» **Work task**
Transcribe the data below exactly, but only from the line containing "Target: pancreas. Output" through its final line, both included.

........

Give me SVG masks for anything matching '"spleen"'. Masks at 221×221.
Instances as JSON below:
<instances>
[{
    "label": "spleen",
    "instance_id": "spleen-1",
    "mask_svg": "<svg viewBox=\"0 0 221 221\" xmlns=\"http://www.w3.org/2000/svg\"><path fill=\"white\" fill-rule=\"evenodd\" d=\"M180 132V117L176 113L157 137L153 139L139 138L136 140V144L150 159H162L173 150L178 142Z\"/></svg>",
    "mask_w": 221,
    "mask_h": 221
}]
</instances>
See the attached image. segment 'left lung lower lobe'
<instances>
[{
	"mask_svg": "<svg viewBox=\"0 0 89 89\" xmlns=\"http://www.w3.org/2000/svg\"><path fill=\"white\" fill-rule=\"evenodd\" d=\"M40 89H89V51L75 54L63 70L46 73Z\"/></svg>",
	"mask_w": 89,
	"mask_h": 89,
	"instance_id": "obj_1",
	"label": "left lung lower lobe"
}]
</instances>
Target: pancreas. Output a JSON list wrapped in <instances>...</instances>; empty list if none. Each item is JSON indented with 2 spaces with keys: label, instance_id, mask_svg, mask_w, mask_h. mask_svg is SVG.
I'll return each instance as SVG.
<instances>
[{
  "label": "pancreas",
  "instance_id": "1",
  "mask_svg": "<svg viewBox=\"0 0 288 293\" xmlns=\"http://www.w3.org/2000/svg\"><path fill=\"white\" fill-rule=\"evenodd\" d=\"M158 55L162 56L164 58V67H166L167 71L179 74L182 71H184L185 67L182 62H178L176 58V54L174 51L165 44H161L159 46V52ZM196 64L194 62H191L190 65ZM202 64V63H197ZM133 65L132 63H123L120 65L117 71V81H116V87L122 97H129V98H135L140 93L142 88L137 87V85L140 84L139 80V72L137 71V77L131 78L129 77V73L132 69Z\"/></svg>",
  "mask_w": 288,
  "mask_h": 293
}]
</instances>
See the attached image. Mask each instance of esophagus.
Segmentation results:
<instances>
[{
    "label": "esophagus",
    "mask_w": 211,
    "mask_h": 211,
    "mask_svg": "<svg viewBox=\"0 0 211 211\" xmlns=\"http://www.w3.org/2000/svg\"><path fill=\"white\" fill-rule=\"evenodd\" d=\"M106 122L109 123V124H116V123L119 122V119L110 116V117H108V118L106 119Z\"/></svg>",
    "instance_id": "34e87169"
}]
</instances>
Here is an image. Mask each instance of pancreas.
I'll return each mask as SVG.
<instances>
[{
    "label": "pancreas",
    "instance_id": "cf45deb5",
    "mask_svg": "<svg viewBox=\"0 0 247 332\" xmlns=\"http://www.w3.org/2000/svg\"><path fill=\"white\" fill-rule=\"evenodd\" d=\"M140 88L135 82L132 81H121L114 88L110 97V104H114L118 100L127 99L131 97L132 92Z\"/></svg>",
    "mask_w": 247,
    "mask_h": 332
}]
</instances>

........

» **Task result**
Target: pancreas. Output a JSON list wrapped in <instances>...</instances>; empty list if none. Each item is JSON indented with 2 spaces with keys: label, instance_id, mask_svg, mask_w, mask_h. mask_svg is SVG.
I'll return each instance as SVG.
<instances>
[{
  "label": "pancreas",
  "instance_id": "1",
  "mask_svg": "<svg viewBox=\"0 0 288 293\" xmlns=\"http://www.w3.org/2000/svg\"><path fill=\"white\" fill-rule=\"evenodd\" d=\"M158 55L162 56L164 58V67H166L167 71L179 74L182 71H184L185 67L182 62H178L176 58V54L174 51L165 44H161L159 46V52ZM196 64L194 62H191L190 65ZM202 64V63H197ZM133 65L132 63H123L120 65L117 71V81H116V87L122 97H129V98H135L140 93L142 88L137 87V85L140 84L139 80V72L137 71V77L131 78L129 77V73L132 69Z\"/></svg>",
  "mask_w": 288,
  "mask_h": 293
}]
</instances>
See the attached image. Mask each instance of esophagus.
Segmentation results:
<instances>
[{
    "label": "esophagus",
    "mask_w": 211,
    "mask_h": 211,
    "mask_svg": "<svg viewBox=\"0 0 211 211\" xmlns=\"http://www.w3.org/2000/svg\"><path fill=\"white\" fill-rule=\"evenodd\" d=\"M106 122L109 123V124H116V123L119 122V119L110 116V117H108V118L106 119Z\"/></svg>",
    "instance_id": "34e87169"
}]
</instances>
Here is an image. Mask each instance of pancreas.
I'll return each mask as SVG.
<instances>
[{
    "label": "pancreas",
    "instance_id": "cf45deb5",
    "mask_svg": "<svg viewBox=\"0 0 247 332\" xmlns=\"http://www.w3.org/2000/svg\"><path fill=\"white\" fill-rule=\"evenodd\" d=\"M140 88L135 82L132 81H121L114 88L110 97V104H114L118 100L127 99L131 97L132 92Z\"/></svg>",
    "mask_w": 247,
    "mask_h": 332
}]
</instances>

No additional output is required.